Mengikuti trend zaman itu, rumah makan ini disebut maison yang punya arti
harfiah “rumah” tetapi yang memiliki arti sampingan yang lebih luas yaitu
“pengusaha kecil” yang biasanya digunakan dengan konotasi yang agak eksekutif. Kata Belanda Vogelpoel (kolam burung) adalah
nama keluarga dari si pendiri Theodorus Vogelpoel. Trotoar menjadi teras, di mana digunakan kursi
lipat yang dibuat dari besi gaya Perancis. Model kursi ini sama persis dengan model kursi
yang dari dulu sampai kini sering digunakan di teras-teras di Perancis.
Tidak jauh dari sini ada rumah makan Kuijl & Versteeg,
pada zaman itu glaciers (pembuat eskrim) yang ternama di kota Bandung. Sekali
lagi, di teras ditemui kursi besi model Perancis.
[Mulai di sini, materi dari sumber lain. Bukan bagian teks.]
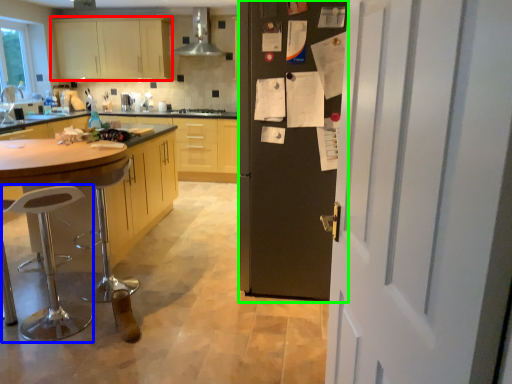 Question: Considering the real-world distances, which object is closest to cabinetry (highlighted by a red box)? bar stool (highlighted by a blue box) or fridge (highlighted by a green box).

Choices:
 (A) bar stool
 (B) fridge

Answer: (A) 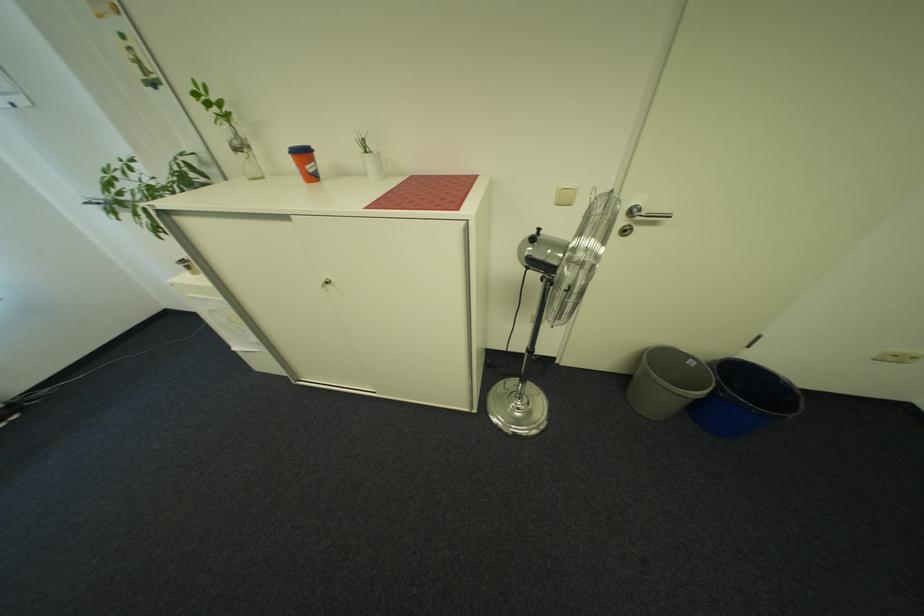 The location [744,399] corresponds to which object?

It refers to a blue bucket. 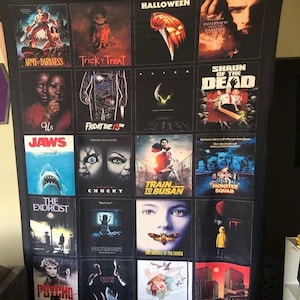 The image size is (300, 300). I want to click on psycho poster, so click(x=56, y=289). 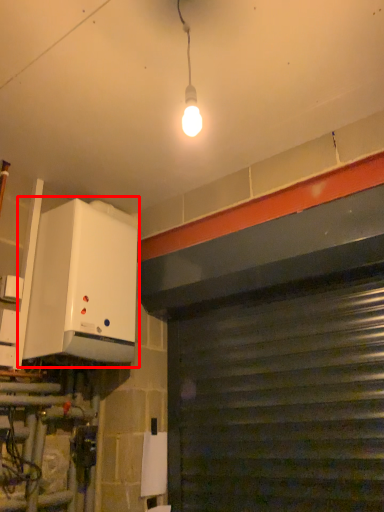 Question: Where is appliance (annotated by the red box) located in relation to garage door in the image?

Choices:
 (A) left
 (B) right

Answer: (A) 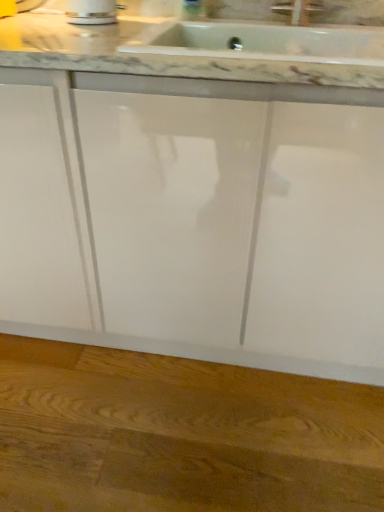 What do you see at coordinates (195, 192) in the screenshot?
I see `marble at center` at bounding box center [195, 192].

In order to face marble at center, should I rotate leftwards or rightwards?

You should rotate left by 3.567 degrees.

Find the location of `marble at center`. marble at center is located at coordinates (195, 192).

The image size is (384, 512). Find the location of `marble at center`. marble at center is located at coordinates (195, 192).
Bahasa Perancis juga digunakan
untuk mengangkat status restaurant yang menghidangkan masakan Eropa ini,
sebagaimana dibuktikan oleh iklan di koran Preangerpost pada pertengahan
1920-an. Di iklan tersebut kita dapat membaca antara lain sebutan menu (daftar
makan) déjeuner (makan siang), diner (makan malam), hors d’oeuvre (makanan
pembukaan).
Di Jalan Braga no. 22 pernah didirikan toko Au Chat Noir
(artinya: Di [rumah] Kucing Hitam). Nama ini lagi menghubungkan Jalan Braga
dengan Kota Paris, karena toko ini dinamai dari tempat hiburan legendaris Le
Chat Noir (Si Kucing Hitam) yang beroperasi pada periode 1881-1897 di kawasan
Montmartre di Paris. Selain itu, nama ini memperingatkan kita pada cerita
dongeng Kucing Bersepatu Lars, yang ditulis oleh seorang Paris bernama Charles
Perrault (1628-1703). Tak heran toko tersebut adalah toko sepatu.
Di Jalan Braga no. 3 pada tahun 1915 dibangun toko Au Bon
Marché. Istillah bon marché dalam Bahasa Perancis merupakan istilah menarik
yang beraneka arti. Bahasa Indonesianya “Pasar Benar”, “Pasar Baik”, “Murah”
atau “Untung”. Selain itu, nama toko ini ada konotasi keren karena berbahasa
Perancis, yaitu negeri yang pada waktu itu sudah merupakan pusat dari dunia
mode. Nama toko Au Bon Marché mengacu ke toko ternama Le Bon Marché di Paris
yang didirikan pada tahun 1852. Toko di Paris tersebut yang dianggap sebagai
toko serba ada yang pertama di dunia ini. Di Jalan Raya Pos (kini Jalan Asia
Afrika), dekat sekali dengan toko Au Bon Marché, ada Modehuis Lafayette. Toko
mode ini pasti dinamai dari Galeries Lafayette, sebuah toko serba ada yang mewa
di Paris yang sudah didirikan pada tahun 1896 di Rue de la Fayette (Jalan la
Fayette). Kedua toko tersebut di Paris masih beroperasi hingga sekarang,
sedangkan kedua toko di Bandung hanya diselamatkan dalam buku sejarah.